What is the “clicking” or “sparking” sound I hear, but the heater does not ignite?
The “clicking,” indicates that the ignitor is sparking and the heater is trying to fire, but the gas and the “spark" are not reaching each other. If the heater has recently been installed, the first thing that must be checked is the gas pressure. Low gas pressure may create a lean gas to air mixture, which may not ignite. If the heater has not been fired in over a week, chances are there is a blockage in the burners or orifices that is preventing the gas from escaping the burner and reaching the spark.
Other causes of this problem are: (1) Bad ignitor. (2) Bad gas valve.
I have a large pool pump; do I have to have a flow meter for the heat pump?
Hayward heat pumps have a flow rate range of 30 to 70 GPM, with an optimum flow rate of 45 GPM. If your pump is capable of significantly more flow than this, a flow meter is recommended to insure the flow rate is within the prescribed range.
Heat pumps derive their heat from the air. There is enough usable heat for a Hayward heat pump to operate, efficiently, down to around 45° Fahrenheit. However, there may not be enough heat available to keep your pool or spa as warm as you would like. If your winter temperatures normally drop below 50°, a heat pump would not be a viable option for heating through the winter.
What are the BTU output and efficiency ratings on the HP2100 Heat Pro?

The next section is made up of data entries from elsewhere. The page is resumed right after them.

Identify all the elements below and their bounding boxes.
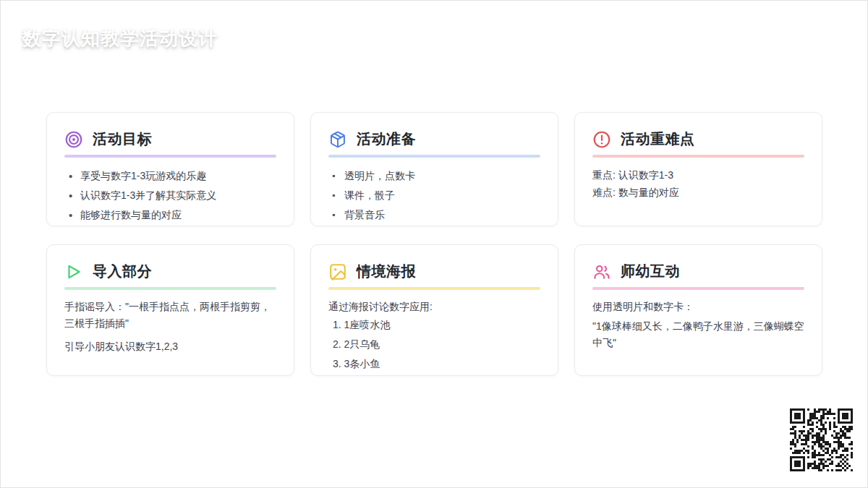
card-key-difficult-points: 活动重难点 重点: 认识数字1-3 难点: 数与量的对应 xyxy=(574,112,822,226)
title-underline xyxy=(592,155,804,158)
paragraph: 引导小朋友认识数字1,2,3 xyxy=(64,338,276,355)
text-line: 难点: 数与量的对应 xyxy=(592,184,804,201)
list-item: 背景音乐 xyxy=(328,205,540,225)
target-icon xyxy=(64,130,83,149)
users-icon xyxy=(592,262,611,281)
slide-title: 数字认知教学活动设计 xyxy=(22,26,218,51)
card-header: 活动重难点 xyxy=(592,129,804,149)
title-underline xyxy=(328,287,540,290)
numbered-item: 2. 2只乌龟 xyxy=(328,335,540,354)
numbered-item: 1. 1座喷水池 xyxy=(328,315,540,335)
qr-code xyxy=(790,408,853,471)
card-header: 导入部分 xyxy=(64,262,276,281)
text-line: 重点: 认识数字1-3 xyxy=(592,166,804,184)
cards-grid: 活动目标 享受与数字1-3玩游戏的乐趣 认识数字1-3并了解其实际意义 能够进行… xyxy=(46,112,822,376)
card-title: 活动重难点 xyxy=(621,129,695,149)
card-title: 师幼互动 xyxy=(621,262,680,281)
card-header: 情境海报 xyxy=(328,262,540,281)
title-underline xyxy=(592,287,804,290)
alert-circle-icon xyxy=(592,130,611,149)
title-underline xyxy=(328,155,540,158)
card-header: 师幼互动 xyxy=(592,262,804,281)
card-body: 通过海报讨论数字应用: 1. 1座喷水池 2. 2只乌龟 3. 3条小鱼 xyxy=(328,299,540,374)
list-item: 享受与数字1-3玩游戏的乐趣 xyxy=(64,166,276,186)
card-body: 重点: 认识数字1-3 难点: 数与量的对应 xyxy=(592,166,804,201)
numbered-item: 3. 3条小鱼 xyxy=(328,354,540,374)
box-icon xyxy=(328,130,347,149)
card-activity-goals: 活动目标 享受与数字1-3玩游戏的乐趣 认识数字1-3并了解其实际意义 能够进行… xyxy=(46,112,294,226)
card-header: 活动目标 xyxy=(64,129,276,149)
card-body: 透明片，点数卡 课件，骰子 背景音乐 xyxy=(328,166,540,225)
card-title: 情境海报 xyxy=(357,262,416,281)
card-title: 活动准备 xyxy=(357,129,416,149)
card-scene-poster: 情境海报 通过海报讨论数字应用: 1. 1座喷水池 2. 2只乌龟 3. 3条小… xyxy=(310,244,558,376)
title-underline xyxy=(64,287,276,290)
card-introduction: 导入部分 手指谣导入："一根手指点点，两根手指剪剪，三根手指插插" 引导小朋友认… xyxy=(46,244,294,376)
paragraph: 手指谣导入："一根手指点点，两根手指剪剪，三根手指插插" xyxy=(64,299,276,332)
list-item: 课件，骰子 xyxy=(328,186,540,205)
card-teacher-child-interaction: 师幼互动 使用透明片和数字卡： "1像球棒细又长，二像鸭子水里游，三像蝴蝶空中飞… xyxy=(574,244,822,376)
lead-text: 通过海报讨论数字应用: xyxy=(328,299,540,315)
title-underline xyxy=(64,155,276,158)
card-header: 活动准备 xyxy=(328,129,540,149)
paragraph: 使用透明片和数字卡： xyxy=(592,299,804,315)
list-item: 能够进行数与量的对应 xyxy=(64,205,276,225)
card-body: 手指谣导入："一根手指点点，两根手指剪剪，三根手指插插" 引导小朋友认识数字1,… xyxy=(64,299,276,355)
play-icon xyxy=(64,262,83,281)
card-title: 导入部分 xyxy=(93,262,152,281)
card-activity-preparation: 活动准备 透明片，点数卡 课件，骰子 背景音乐 xyxy=(310,112,558,226)
card-title: 活动目标 xyxy=(93,129,152,149)
list-item: 透明片，点数卡 xyxy=(328,166,540,186)
paragraph: "1像球棒细又长，二像鸭子水里游，三像蝴蝶空中飞" xyxy=(592,318,804,351)
card-body: 享受与数字1-3玩游戏的乐趣 认识数字1-3并了解其实际意义 能够进行数与量的对… xyxy=(64,166,276,225)
image-icon xyxy=(328,262,347,281)
card-body: 使用透明片和数字卡： "1像球棒细又长，二像鸭子水里游，三像蝴蝶空中飞" xyxy=(592,299,804,351)
list-item: 认识数字1-3并了解其实际意义 xyxy=(64,186,276,205)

The heat pump BTU output and efficiency change as certain variables change. Air temperature, water temperature, relative humidity, and water flow rate all affect the output and efficiency of heat pumps. For comparison purposes we use the following parameters, Performance rating is 5.0 C.O.P.@ 80° air temperature, 80° water temperature, 80% relative humidity and 45 GPM = 116,000 BTU/hr.
Coefficient of performance (C.O.P.) is a measurement of performance of the heat pump versus electrical input. When electricity is converted from watts to BTU’s of heat, the conversion is 3.4 BTU’s per watt of electricity, which is a C.O.P. of 1. If a heat pump has a C.O.P. of 5, the output will be 17 BTU’s per watt of electricity (3.4 X 5).
Is my heat pump leaking water? There are large puddles of water under it.
There are two methods for testing for a leak on your heat pump. (1) Turn the heat pump off, but leave the pool pump on to circulate water through the unit. If the heat pump is leaking it will leak whether or not it is running. The water around the heat pump will dry up in a few hours if there is no leak. (2) Check the water around the heat pump as you would the pool water, with a chlorine test strip. If the water around the heat pump does not show the same level of chlorine as the pool water, then the water around the heat pump is condensation from heat pump operation and is not coming from the pool. If the water around the heat pump tests the same as the pool water, then there is probably a leak in the heat pump.
What is the difference between heating with gas and a heat pump?
With gas heat, gas is burned and generates heat to heat your pool. With a heat pump, heat is transferred from the surrounding air to the pool water. Gas heaters can operate in almost any climate, and at almost any time of the year. Heat pumps must have heat available in the air before they can heat the pool. Heat pumps are designed to maintain consistent pool temperatures throughout the normal swim season.